I can tear apart any engine to understand how it works.

I can rip out the bathroom in my house and install a totally new one.

With closed source, I can't just rip out component X and replace it with component Y. I can't read the binary to understand how it works (Technically I could, but I mean that with modern languages, the assembly looks massively different from the original source).

3 comments

You can tear it apart and understands how the mechanism work but you don't have the million details about the manufacturing process, precise drawings with tolerances, material composition, etc.
I'd say that analyzing a finished mechanical device is similar to examining disassemblies and hex dumps of program files. You're missing information on the manufacturing process, allowable part tolerances, and so on, that the original manufacturers have access to.
Once you have the asm of a program, you have 100% knowledge of it if you put the time in to learn& follow the assembly. Sure, it's not as easy as looking at the source, but you have the capability of fully understanding the program.

With a mechanical device, you don't know the dimensions on press fits, you don't know what the aluminum was heat treated to, you don't know the silica to aluminum ratio and how that affects thermal expansion, you don't know what lubricant was used, you don't know what blend the fiberglass insulation is, the list goes on and on. It's not possible to obtain 100% knowledge without the drawings.

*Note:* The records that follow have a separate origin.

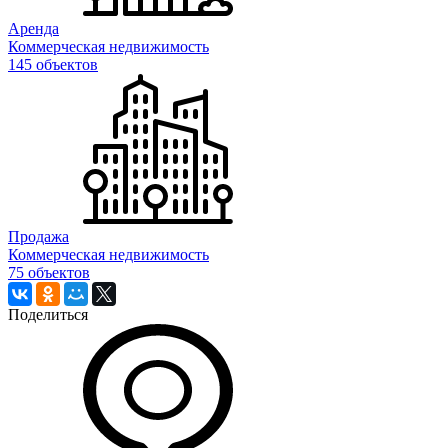
Аренда
Коммерческая недвижимость
145 объектов
Продажа
Коммерческая недвижимость
75 объектов
Поделиться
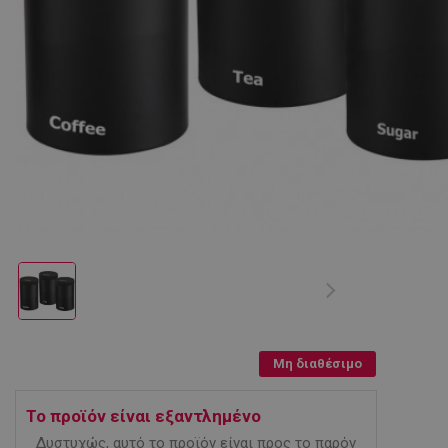
Μη διαθέσιμο
Το προϊόν είναι εξαντλημένο
Δυστυχώς, αυτό το προϊόν είναι προς το παρόν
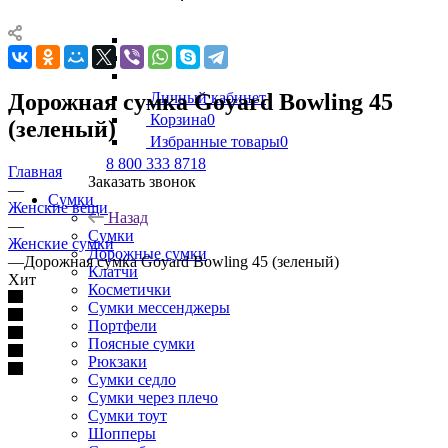
Дорожная сумка Goyard Bowling 45
Личный кабинет
Корзина
0
(зеленый)
Избранные товары
0
8 800 333 8718
Главная
Заказать звонок
—
Сумки
Женские вещи
Назад
—
Сумки
Женские сумки
Дорожные сумки
—
Дорожная сумка Goyard Bowling 45 (зеленый)
Клатчи
Хит
Косметички
Сумки мессенджеры
Портфели
Поясные сумки
Рюкзаки
Сумки седло
Сумки через плечо
Сумки тоут
Шопперы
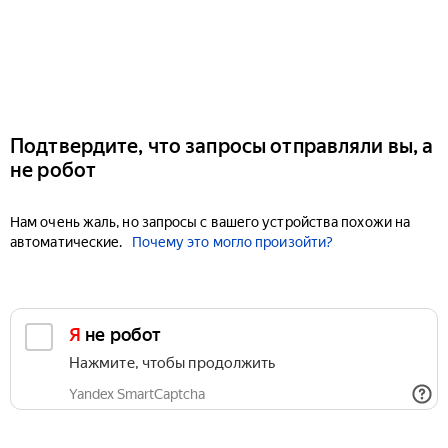
Подтвердите, что запросы отправляли вы, а
не робот
Нам очень жаль, но запросы с вашего устройства похожи на
автоматические.
Почему это могло произойти?
Я не робот
Нажмите, чтобы продолжить
Yandex SmartCaptcha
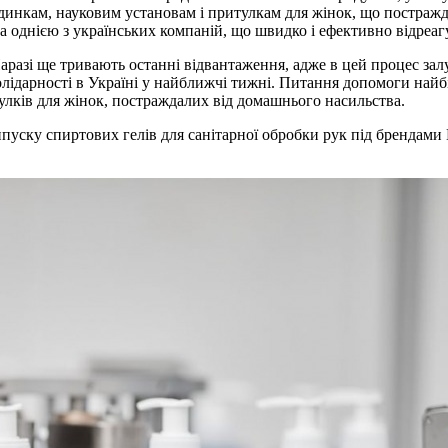
инкам, науковим установам і притулкам для жінок, що постражда
а однією з українських компаній, що швидко і ефективно відреагу
аразі ще тривають останні відвантаження, адже в цей процес залу
лідарності в Україні у найближчі тижні. Питання допомоги найб
тулків для жінок, постраждалих від домашнього насильства.
уску спиртових гелів для санітарної обробки рук під брендами La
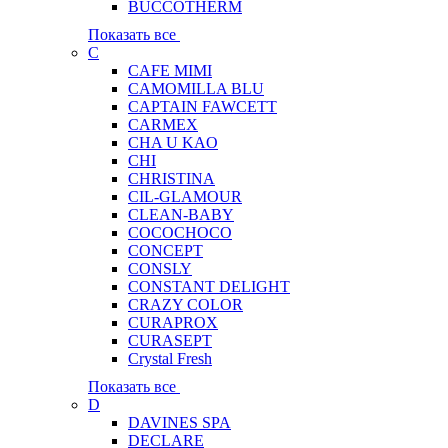
BUCCOTHERM
Показать все
C
CAFE MIMI
CAMOMILLA BLU
CAPTAIN FAWCETT
CARMEX
CHA U KAO
CHI
CHRISTINA
CIL-GLAMOUR
CLEAN-BABY
COCOCHOCO
CONCEPT
CONSLY
CONSTANT DELIGHT
CRAZY COLOR
CURAPROX
CURASEPT
Crystal Fresh
Показать все
D
DAVINES SPA
DECLARE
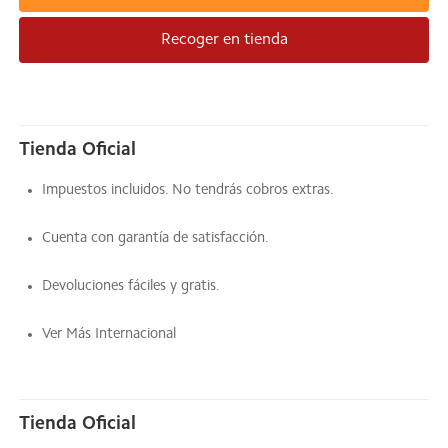
Recoger en tienda
Tienda Oficial
Impuestos incluidos. No tendrás cobros extras.
Cuenta con garantía de satisfacción.
Devoluciones fáciles y gratis.
Ver Más Internacional
Tienda Oficial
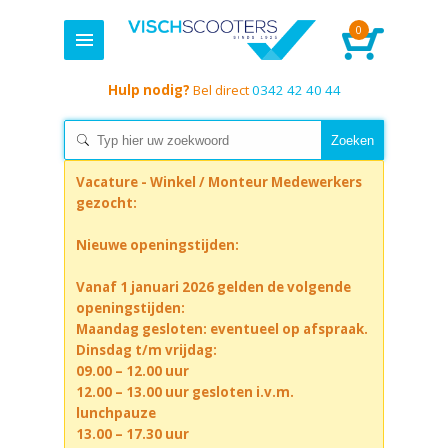
0
Hulp nodig?
Bel direct
0342 42 40 44
Vacature - Winkel / Monteur Medewerkers
gezocht:
Nieuwe openingstijden:
Vanaf 1 januari 2026 gelden de volgende
openingstijden:
Maandag gesloten: eventueel op afspraak.
Dinsdag t/m vrijdag:
09.00 – 12.00 uur
12.00 – 13.00 uur gesloten i.v.m.
lunchpauze
13.00 – 17.30 uur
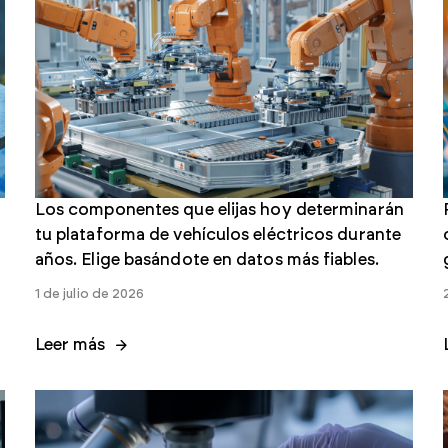
Mejore el cumplimiento normativo, mitigue los
riesgos y acelere la producción
Haystack Gold
Acceso seguro para fortalecer las cadenas de
suministro de Defensa
Los componentes que elijas hoy determinarán
tu plataforma de vehículos eléctricos durante
años. Elige basándote en datos más fiables.
1 de julio de 2026
Leer más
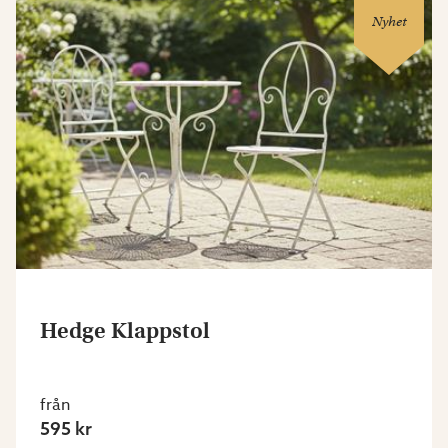
Nyhet
Hedge Klappstol
från
595 kr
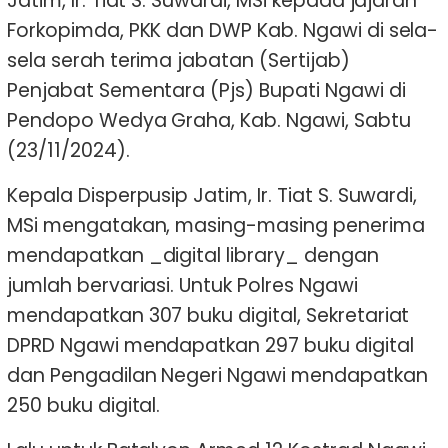
Jatim, Ir. Tiat S. Suwardi, MSi kepada jajaran
Forkopimda, PKK dan DWP Kab. Ngawi di sela-
sela serah terima jabatan (Sertijab)
Penjabat Sementara (Pjs) Bupati Ngawi di
Pendopo Wedya Graha, Kab. Ngawi, Sabtu
(23/11/2024).
Kepala Disperpusip Jatim, Ir. Tiat S. Suwardi,
MSi mengatakan, masing-masing penerima
mendapatkan _digital library_ dengan
jumlah bervariasi. Untuk Polres Ngawi
mendapatkan 307 buku digital, Sekretariat
DPRD Ngawi mendapatkan 297 buku digital
dan Pengadilan Negeri Ngawi mendapatkan
250 buku digital.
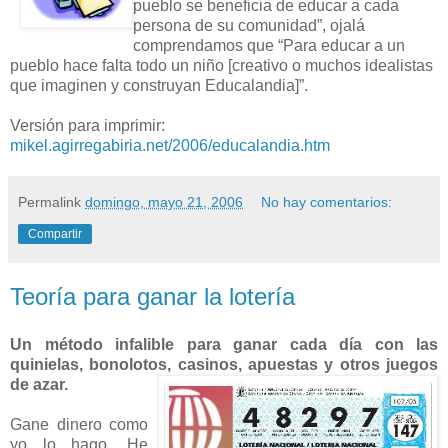
pueblo se beneficia de educar a cada
persona de su comunidad”, ojalá
comprendamos que “Para educar a un
pueblo hace falta todo un niño [creativo o muchos idealistas
que imaginen y construyan Educalandia]”.
Versión para imprimir:
mikel.agirregabiria.net/2006/educalandia.htm
Permalink
domingo, mayo 21, 2006
No hay comentarios:
Compartir
Teoría para ganar la lotería
Un método infalible para ganar cada día con las
quinielas, bonolotos, casinos, apuestas y otros juegos
de azar.
Gane dinero como
yo lo hago. He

At best, you make assumptions about material processes, what a reasonable press fit would be, occasionally you can spark test to make a guess at material composition, etc.

There isn't a "holy grail" (1) mechanical equivalent to a hexdump where if you grind at it long enough you achieve 100% knowledge.

(1) Obtaining a complete set of original drawings is, but unlike a hexdump, you can't get the drawings from the finished product.

> Once you have the asm of a program, you have 100% knowledge of it if you put the time in to learn& follow the assembly.

You have all of the "what" (in an inconvenient format that will need tremendous effort to be useful for most things), but you're mostly guessing on the "why". Tons of information is discarded, and can't be retrieved. Just guessed at. This puts a good bit of distance between what you have access to in the theoretical sense and how useful it is in the practical sense.

Disassembling an engine to learn how it works is like the literal disassembling of a closed source binary to learn how it works.